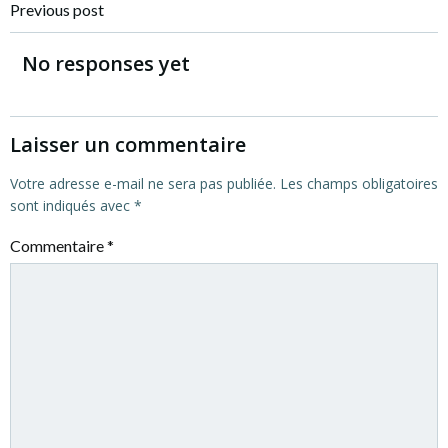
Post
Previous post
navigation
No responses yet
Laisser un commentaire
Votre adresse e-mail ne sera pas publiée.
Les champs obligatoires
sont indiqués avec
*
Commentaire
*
* * *
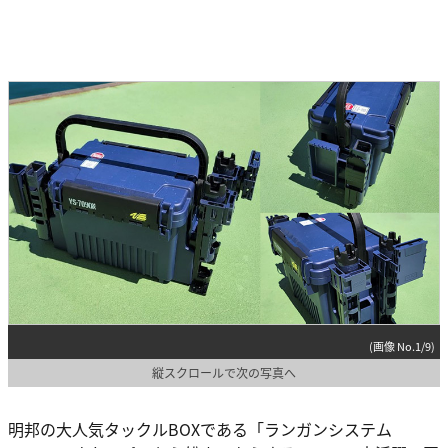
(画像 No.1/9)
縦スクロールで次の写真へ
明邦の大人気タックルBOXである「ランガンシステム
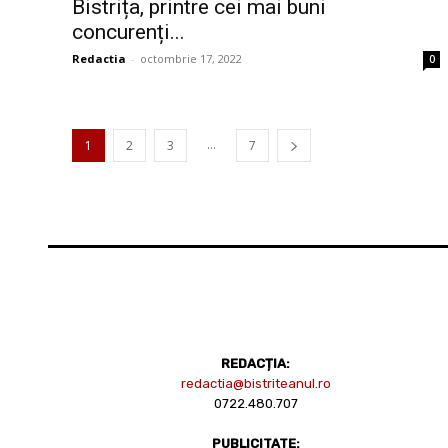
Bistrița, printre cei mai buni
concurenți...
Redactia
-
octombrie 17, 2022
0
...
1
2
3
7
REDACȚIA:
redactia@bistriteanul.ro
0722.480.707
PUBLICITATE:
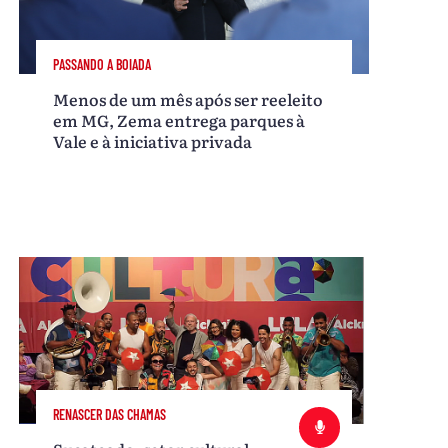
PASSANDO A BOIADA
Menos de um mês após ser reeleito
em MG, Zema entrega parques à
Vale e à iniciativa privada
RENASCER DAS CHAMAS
--
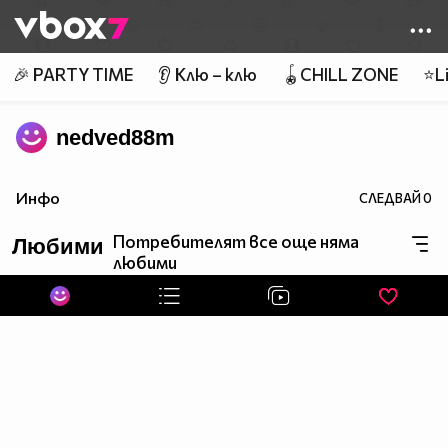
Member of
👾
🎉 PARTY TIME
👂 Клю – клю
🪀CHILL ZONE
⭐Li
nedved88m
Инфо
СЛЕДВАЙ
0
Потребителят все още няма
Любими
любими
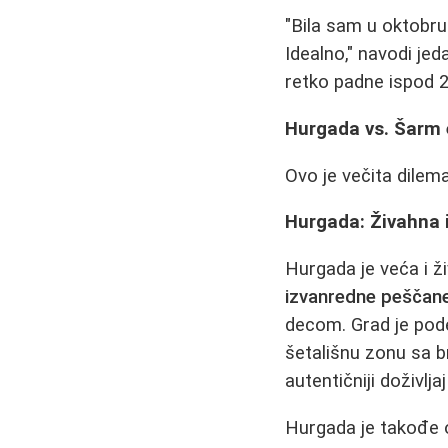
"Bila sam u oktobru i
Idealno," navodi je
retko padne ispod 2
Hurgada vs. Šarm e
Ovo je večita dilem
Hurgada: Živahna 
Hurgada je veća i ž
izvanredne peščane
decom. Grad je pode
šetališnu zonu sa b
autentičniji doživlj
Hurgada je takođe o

● INSTRUCTIONS TO FOLLOW
Pull out all lines from the entries above that include the word "Hurgada".

● EXERCISE RESPONSE
Hurgada vs. Šarm e
Hurgada: Živahna 
Hurgada je veća i ž
Hurgada je takođe o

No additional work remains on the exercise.